Earlier this month, Taiwan’s environmental protection agency gave the go ahead for a new coal-fired power plant at Shen’ao, a fishing village on the north coast.
The project appears to be totally at odds with Taiwan’s own revamped energy policy, announced amid much fanfare in 2016. It included an increase in energy supply from renewable sources to 20 per cent by 2025 and a gradual reduction in coal-fired power generation within the same timescale. Last October, President Tsai Ing-wen even said Taiwan was “at a turning point in its transformation”.
The government’s own forecast shows that, if these energy ambitions are genuinely met, Taiwan will be able to meet the demand without adding to its existing coal power supply.
There is also profound opposition to the project from environmentalists, NGOs and locals.

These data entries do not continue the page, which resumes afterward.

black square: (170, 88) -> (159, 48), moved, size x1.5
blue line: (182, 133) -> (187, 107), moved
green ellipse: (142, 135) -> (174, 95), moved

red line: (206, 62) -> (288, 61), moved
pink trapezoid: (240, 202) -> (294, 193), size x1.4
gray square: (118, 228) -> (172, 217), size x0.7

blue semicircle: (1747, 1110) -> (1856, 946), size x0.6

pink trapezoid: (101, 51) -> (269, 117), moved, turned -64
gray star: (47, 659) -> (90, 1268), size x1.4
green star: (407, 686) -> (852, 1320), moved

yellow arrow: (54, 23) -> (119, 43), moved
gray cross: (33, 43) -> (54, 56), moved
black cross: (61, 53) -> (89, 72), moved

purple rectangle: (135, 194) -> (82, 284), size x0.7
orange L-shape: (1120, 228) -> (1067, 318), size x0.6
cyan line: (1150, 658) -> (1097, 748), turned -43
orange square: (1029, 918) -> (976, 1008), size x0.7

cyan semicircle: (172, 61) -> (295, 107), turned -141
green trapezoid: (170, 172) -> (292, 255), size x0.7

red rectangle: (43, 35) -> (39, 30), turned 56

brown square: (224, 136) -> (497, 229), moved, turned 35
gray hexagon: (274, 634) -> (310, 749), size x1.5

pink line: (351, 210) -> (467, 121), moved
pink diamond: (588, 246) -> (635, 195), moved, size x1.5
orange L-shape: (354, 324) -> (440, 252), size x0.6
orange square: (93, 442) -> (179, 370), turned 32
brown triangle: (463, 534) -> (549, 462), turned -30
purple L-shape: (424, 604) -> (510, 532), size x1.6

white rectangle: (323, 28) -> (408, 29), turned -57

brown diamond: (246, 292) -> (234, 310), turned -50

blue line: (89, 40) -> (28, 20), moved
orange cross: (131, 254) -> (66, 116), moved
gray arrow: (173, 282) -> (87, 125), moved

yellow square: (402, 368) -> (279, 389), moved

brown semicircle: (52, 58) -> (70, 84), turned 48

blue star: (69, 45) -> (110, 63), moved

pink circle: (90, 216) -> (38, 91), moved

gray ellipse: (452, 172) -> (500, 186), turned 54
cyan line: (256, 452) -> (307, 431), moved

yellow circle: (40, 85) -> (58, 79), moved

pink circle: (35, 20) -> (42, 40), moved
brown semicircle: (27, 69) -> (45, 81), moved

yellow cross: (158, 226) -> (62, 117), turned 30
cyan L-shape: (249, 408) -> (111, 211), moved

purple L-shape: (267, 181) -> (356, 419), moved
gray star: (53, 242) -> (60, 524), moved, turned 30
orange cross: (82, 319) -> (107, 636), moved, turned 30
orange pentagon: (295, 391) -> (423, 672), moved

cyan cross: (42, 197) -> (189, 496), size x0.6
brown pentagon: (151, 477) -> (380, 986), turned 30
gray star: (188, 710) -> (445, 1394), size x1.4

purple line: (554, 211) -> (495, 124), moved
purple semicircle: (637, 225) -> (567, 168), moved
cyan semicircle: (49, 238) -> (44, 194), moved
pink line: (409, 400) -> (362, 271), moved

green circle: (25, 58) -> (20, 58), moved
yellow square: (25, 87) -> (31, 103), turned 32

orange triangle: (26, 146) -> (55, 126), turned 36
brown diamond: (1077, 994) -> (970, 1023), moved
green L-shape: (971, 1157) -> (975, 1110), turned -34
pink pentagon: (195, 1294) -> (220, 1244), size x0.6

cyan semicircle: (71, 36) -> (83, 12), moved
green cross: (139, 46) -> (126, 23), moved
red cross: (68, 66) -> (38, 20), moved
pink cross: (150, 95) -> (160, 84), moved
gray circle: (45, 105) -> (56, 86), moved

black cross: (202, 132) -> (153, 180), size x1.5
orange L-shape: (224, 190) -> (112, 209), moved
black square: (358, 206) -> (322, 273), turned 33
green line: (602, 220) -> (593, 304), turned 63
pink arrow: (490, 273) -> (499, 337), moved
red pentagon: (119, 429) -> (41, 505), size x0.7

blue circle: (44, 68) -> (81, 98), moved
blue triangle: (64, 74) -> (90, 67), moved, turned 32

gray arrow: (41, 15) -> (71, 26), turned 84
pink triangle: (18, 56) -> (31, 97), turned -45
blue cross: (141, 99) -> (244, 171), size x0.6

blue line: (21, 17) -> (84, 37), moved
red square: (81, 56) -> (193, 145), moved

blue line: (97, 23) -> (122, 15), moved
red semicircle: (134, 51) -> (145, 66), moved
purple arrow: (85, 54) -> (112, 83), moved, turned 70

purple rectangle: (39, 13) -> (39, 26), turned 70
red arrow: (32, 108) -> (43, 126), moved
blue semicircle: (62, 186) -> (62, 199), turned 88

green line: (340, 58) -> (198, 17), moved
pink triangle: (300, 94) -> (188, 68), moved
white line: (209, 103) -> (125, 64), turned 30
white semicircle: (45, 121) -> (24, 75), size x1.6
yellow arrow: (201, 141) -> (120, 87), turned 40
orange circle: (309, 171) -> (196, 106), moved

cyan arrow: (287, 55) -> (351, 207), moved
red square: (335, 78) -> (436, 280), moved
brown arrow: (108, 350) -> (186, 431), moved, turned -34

Taipower, the state-run department responsible for development of the project, claims to have done a thorough ecological assessment, but their testing was only conducted during particular times of the year, making any assessment base incompatible.
A survey by Greenpeace Taiwan showed 80 per cent of residents of the three northern cities of Taipei, Keelung and New Taipei said they hadn’t been consulted over the project, 75 per cent did not support it and nearly 90 per cent cited health issues as their biggest concern.
The power plant is expected to emit the equivalent of the annual emissions of all the 1.6 million cars in Taipei and New Taipei combined.
The Taiwan government needs to do more than just pay lip service to the promise of energy transformation.